Pedophiles, back-ward psychotics, catatonic depressives and other "hopelessly" disturbed individuals have had their problems resolved through depth work, as is detailed in Bleueler's and Jung's work, and in the work of numerous contemporaries such as Thomas Szass, Johnathon Weir Perry and Peter Breggin (see Breggin's book Toxic Psychiatry for an interesting perpsective and survey of these treatment ideologies). Basically, if it is not congruent with our cultural consciousness and values, we call it "hopeless," or "untreatable." Actually, the denial of such images is part of what causes the problem in the first place.

Depth psychology treatment is based on accepting the fantasy underlying the behavior as a valid reality, accepting that all [psychological] disturbances are a natural attempt of the psyche to heal the organism and help it to become more whole and conscious; allowing the fantasy to be expressed and manifested in a metaphoric and/or ritual form (such as various forms of the creative-expressive arts); and facilitation of the re-integration into consciousness of the newly emerged and previously unconscious material.

Culturally and socially, giving a threatening fantasy room to grow and be safely expressed is unacceptanble, and insurance companies won't pay for treatment and research in that vein. Most people support the insurance companies on this, so we take a Nancy Reagen approach to such psychological disturbances; "Just Say No," which we do through treatments such as psychopharmacology, ECT, mental institutions, and prisons.

With pedophiles or others, the real treatment starts when we create a psychologically safe, trusting and transformative container within which the work can happen and in which the stuck fantasy material is validated as reality and not morally judged and we then say, "Draw a picture of the fantasy, or dance it, or write a story about it, or talk about it." The psyche does not care about nor know the difference between metaphoric thought, ritual behavior, and literalized or acted out fantasy.
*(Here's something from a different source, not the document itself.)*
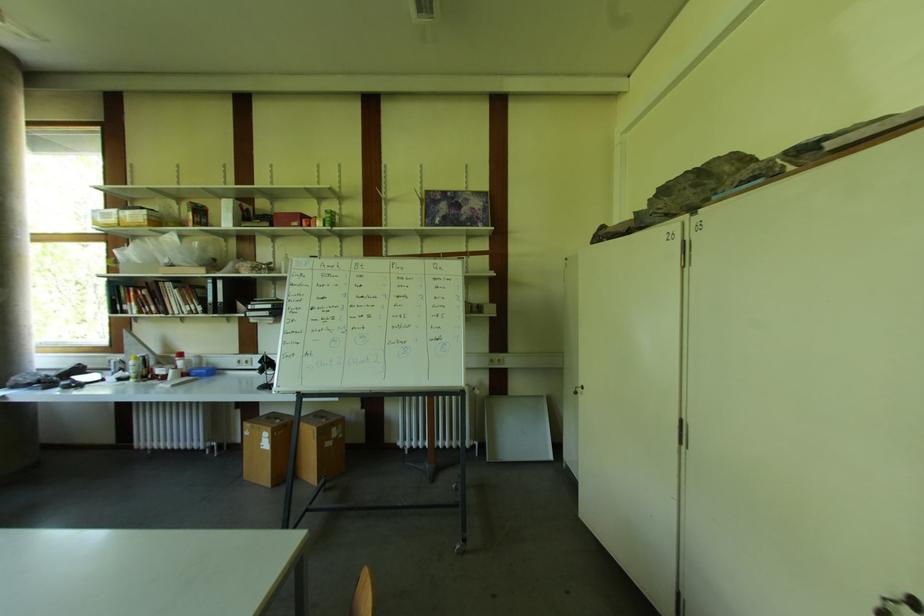 Locate an element on the screen. This screenshot has width=924, height=616. cabinet handle is located at coordinates (577, 389).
Doc, like the rest of the main stream, would stop there and call simply expressing the fanatsy nonsense and dangerous, which it is if the process stops there. He would be right. Catharsis is only one aspect of the healing process and is not nearly sufficient in and of itself.
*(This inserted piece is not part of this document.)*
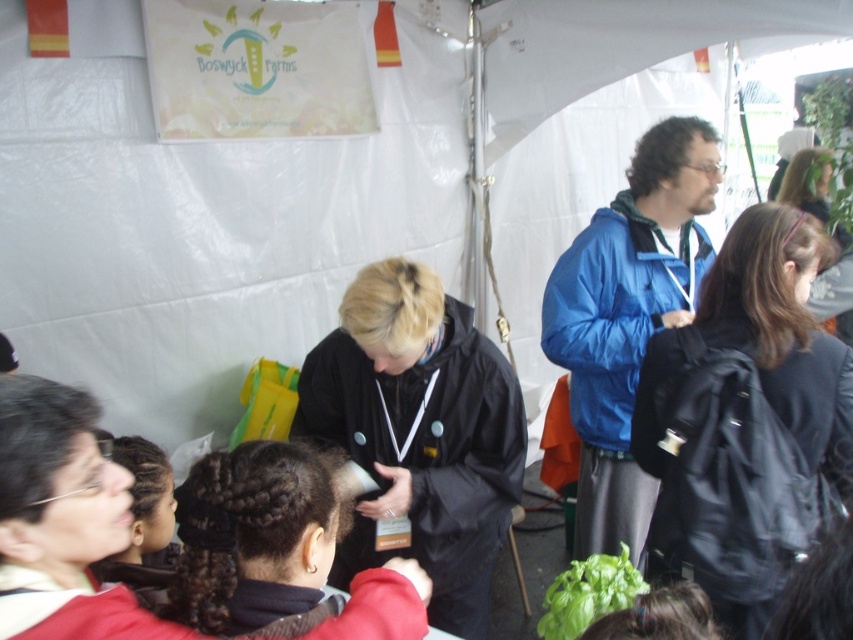 You are at the Boswyck Farms event and want to approach the person in the black matte jacket at center. Which direction should you move relative to the smooth black hair at upper right?

To reach the black matte jacket at center, you should move to the left of the smooth black hair at upper right since the black matte jacket at center is positioned to the left of it.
Alas, I feel we have no cultural or social context for such a healing treatment process, and we won't any time soon because, as a culture, we are threatened by the irrationailty of the unconscious and like to pretend it doesn't exist because we fear losing the illusion of ego control over our lives and world, and thereby losing our comforts.

S&D
 
One psychological model not discussed here is information disease. The link is to an essay I did last year for the Free Speech Contest.

I've found it a very useful model for explaining behaviour of all types.